What dimension do I belong in then?”

  “That’s something you’ll be discovering soon,” Suzanne said. “For now it’s enough to know that sometimes people move to a dimension which is not their home and...”

  Suzanne was ready to tell me more when the shriek we heard earlier sounded again. It not only shook the earth, it felt as if it sucked air up and away if just for a moment. Whatever it was, it knew exactly how to scare the ziffer out of me. Apparently, everyone else was afraid too, because within seconds Suzanne, Ruta, and Beru were on their feet.

  Beru swept out her hand, and all traces of the fire vanished. Another swipe and all the trees were back in place. I gasped at what I had seen but had no time to process it. I was pushed forward by Suzanne, her hand feeling like a claw on my back. Once again, I heard her whisper, “Go, go, go.” This time, I knew that pausing to decide was not a good idea. I ran, and once again Suzanne disappeared. I had no time to wonder where she went. I just hoped she was safe.

  Shatterskin Seven

  “Open up, Hannah,” Beru urged me as we ran. “Accept the help that is being offered to you. Breathe it in.”

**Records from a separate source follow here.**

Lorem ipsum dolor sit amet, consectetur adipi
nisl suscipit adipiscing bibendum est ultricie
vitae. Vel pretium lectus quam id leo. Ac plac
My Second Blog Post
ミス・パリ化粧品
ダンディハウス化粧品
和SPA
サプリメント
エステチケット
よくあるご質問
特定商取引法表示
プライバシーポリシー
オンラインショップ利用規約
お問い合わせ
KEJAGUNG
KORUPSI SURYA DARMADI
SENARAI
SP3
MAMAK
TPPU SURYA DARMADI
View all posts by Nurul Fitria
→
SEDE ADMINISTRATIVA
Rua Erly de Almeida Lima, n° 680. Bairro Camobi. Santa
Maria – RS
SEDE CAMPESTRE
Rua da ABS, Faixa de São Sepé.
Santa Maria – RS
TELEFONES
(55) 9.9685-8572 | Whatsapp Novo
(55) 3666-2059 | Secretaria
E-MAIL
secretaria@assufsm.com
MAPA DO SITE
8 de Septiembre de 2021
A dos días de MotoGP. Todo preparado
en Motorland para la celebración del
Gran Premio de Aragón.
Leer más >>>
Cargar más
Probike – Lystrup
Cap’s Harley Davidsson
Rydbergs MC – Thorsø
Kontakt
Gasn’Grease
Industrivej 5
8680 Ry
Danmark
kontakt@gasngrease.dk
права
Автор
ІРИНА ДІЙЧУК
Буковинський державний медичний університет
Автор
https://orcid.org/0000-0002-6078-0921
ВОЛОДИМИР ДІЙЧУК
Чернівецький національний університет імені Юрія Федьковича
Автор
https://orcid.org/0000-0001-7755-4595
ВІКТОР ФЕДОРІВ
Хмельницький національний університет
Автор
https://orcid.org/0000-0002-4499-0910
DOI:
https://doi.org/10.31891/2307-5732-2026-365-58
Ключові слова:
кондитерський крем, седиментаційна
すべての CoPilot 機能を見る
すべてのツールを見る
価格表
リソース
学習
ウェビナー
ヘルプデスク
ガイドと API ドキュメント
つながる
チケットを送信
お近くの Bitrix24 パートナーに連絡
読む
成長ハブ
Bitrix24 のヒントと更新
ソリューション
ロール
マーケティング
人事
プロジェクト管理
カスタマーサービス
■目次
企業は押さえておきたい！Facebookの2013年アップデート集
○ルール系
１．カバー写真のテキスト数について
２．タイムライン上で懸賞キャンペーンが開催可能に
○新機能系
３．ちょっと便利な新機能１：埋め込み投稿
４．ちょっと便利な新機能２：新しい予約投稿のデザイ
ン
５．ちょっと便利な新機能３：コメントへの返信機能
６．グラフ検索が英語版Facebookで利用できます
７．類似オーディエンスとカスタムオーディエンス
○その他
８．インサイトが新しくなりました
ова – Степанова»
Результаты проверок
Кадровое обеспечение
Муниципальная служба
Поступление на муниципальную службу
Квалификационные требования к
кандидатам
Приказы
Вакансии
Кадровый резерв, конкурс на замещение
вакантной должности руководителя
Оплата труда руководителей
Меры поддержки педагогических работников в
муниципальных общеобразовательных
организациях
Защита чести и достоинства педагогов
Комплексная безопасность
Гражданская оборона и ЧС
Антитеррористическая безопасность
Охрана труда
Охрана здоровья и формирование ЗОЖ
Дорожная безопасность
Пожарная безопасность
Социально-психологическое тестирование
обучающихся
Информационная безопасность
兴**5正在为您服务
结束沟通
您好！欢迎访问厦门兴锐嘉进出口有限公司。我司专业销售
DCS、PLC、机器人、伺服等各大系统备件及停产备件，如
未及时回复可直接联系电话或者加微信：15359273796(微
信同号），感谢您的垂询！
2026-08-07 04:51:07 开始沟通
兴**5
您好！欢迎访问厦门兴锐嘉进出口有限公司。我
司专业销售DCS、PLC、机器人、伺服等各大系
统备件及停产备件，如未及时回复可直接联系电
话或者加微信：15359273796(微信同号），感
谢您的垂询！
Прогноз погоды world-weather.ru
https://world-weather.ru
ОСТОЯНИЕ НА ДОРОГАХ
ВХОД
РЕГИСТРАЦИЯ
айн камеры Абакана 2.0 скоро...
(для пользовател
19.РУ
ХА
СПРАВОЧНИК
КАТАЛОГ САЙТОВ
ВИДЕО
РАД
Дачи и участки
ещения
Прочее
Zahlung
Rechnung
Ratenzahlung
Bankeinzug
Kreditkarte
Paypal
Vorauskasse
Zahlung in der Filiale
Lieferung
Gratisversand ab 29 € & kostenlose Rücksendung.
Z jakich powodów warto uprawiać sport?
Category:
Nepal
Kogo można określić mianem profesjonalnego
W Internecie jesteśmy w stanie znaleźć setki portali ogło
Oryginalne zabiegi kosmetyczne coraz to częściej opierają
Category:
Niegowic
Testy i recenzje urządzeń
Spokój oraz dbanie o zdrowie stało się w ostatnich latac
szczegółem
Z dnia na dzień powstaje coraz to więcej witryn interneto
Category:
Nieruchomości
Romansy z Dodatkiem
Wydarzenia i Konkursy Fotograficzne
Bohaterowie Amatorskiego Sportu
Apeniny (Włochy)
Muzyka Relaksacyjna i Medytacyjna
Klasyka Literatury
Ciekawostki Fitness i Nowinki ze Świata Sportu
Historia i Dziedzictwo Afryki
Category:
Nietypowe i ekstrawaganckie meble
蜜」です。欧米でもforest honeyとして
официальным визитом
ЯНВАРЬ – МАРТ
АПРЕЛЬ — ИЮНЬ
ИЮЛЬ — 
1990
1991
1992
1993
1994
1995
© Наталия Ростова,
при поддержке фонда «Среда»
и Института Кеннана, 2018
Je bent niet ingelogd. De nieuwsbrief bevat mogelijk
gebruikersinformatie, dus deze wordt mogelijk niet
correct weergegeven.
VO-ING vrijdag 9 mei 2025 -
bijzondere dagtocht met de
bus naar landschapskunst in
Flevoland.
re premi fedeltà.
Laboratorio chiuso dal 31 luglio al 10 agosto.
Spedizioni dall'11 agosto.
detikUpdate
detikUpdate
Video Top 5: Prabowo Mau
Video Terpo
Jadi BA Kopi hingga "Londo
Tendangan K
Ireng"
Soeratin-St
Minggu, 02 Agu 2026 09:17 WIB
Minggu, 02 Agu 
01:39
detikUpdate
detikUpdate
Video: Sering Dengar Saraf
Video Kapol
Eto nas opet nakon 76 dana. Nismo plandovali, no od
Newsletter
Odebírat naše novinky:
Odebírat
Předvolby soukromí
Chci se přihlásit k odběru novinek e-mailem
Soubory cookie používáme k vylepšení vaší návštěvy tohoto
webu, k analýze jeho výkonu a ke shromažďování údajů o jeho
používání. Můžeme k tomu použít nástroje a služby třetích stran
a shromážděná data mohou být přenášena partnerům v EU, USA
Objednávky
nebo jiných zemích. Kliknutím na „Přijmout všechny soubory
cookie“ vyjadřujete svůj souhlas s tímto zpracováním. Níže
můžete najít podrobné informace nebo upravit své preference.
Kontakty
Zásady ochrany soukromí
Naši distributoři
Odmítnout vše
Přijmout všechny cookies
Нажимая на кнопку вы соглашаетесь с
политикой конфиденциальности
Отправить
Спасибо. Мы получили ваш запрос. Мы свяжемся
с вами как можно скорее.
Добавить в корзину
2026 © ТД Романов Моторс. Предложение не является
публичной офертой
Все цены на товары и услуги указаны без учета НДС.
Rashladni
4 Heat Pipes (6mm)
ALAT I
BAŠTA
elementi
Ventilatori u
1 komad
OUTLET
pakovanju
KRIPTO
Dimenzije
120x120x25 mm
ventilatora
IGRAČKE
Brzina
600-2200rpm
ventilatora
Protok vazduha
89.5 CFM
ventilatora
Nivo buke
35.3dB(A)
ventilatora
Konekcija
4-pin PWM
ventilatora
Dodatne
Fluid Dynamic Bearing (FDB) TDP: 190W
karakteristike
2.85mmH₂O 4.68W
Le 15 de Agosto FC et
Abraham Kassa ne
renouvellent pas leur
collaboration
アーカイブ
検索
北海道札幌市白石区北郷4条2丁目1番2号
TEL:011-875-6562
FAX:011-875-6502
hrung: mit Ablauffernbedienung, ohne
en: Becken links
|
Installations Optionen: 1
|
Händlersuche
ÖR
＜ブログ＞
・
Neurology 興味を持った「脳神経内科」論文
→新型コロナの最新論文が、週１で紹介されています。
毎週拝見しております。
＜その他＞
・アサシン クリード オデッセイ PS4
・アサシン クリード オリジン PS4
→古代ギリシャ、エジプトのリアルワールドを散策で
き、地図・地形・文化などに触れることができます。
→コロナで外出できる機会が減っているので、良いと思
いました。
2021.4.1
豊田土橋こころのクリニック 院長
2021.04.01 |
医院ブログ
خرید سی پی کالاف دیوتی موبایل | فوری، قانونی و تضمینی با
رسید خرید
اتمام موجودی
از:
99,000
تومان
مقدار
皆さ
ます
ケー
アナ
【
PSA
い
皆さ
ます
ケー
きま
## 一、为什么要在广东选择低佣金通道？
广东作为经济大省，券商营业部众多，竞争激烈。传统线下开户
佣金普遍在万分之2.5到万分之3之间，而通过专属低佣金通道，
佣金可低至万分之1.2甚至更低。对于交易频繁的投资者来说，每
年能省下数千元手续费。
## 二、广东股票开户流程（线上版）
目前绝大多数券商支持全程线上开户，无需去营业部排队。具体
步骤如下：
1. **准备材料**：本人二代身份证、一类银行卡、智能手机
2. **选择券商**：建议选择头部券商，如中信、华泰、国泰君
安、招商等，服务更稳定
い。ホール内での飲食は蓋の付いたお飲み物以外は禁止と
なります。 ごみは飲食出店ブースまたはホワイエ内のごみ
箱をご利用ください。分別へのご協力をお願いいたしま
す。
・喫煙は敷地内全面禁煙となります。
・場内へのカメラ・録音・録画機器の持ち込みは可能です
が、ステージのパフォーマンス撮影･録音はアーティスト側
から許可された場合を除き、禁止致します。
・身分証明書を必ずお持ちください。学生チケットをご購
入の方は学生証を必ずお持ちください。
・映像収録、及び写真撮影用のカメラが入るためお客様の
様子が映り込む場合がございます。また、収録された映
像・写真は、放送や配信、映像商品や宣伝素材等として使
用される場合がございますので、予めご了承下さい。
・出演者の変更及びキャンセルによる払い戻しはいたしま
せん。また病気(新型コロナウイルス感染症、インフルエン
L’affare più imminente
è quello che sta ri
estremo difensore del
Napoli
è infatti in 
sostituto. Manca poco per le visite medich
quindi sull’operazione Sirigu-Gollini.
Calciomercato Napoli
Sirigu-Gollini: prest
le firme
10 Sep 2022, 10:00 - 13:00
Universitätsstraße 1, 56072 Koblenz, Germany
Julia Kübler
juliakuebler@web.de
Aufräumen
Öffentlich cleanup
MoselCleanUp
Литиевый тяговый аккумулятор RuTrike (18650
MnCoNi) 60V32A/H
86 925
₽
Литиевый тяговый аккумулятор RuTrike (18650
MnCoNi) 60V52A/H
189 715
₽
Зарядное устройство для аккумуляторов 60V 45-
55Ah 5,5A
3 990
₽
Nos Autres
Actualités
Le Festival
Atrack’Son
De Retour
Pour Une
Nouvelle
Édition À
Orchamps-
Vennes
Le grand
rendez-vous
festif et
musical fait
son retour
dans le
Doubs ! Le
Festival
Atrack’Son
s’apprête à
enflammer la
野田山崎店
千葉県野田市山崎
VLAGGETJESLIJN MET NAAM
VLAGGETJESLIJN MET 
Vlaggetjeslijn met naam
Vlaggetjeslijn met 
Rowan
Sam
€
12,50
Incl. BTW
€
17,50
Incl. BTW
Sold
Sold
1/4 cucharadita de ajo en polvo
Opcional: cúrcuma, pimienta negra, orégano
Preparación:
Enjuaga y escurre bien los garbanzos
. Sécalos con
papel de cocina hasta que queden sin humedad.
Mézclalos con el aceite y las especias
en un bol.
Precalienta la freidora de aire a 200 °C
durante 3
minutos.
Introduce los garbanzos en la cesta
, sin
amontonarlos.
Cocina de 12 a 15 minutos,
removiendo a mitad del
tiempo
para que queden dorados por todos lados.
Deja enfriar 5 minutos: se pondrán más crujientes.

  I was panting so hard I had no breath to ask her what she meant by help. I was nearing my last ounce of energy, and neither Beru nor Ruta seemed tired at all. They definitely knew something I didn’t know.

  “You don’t know what I am talking about?” Beru asked.

  Up ahead I heard Ruta snort in derision. He was right. I was more than useless. I shook my head. No, I didn’t know what they were talking about.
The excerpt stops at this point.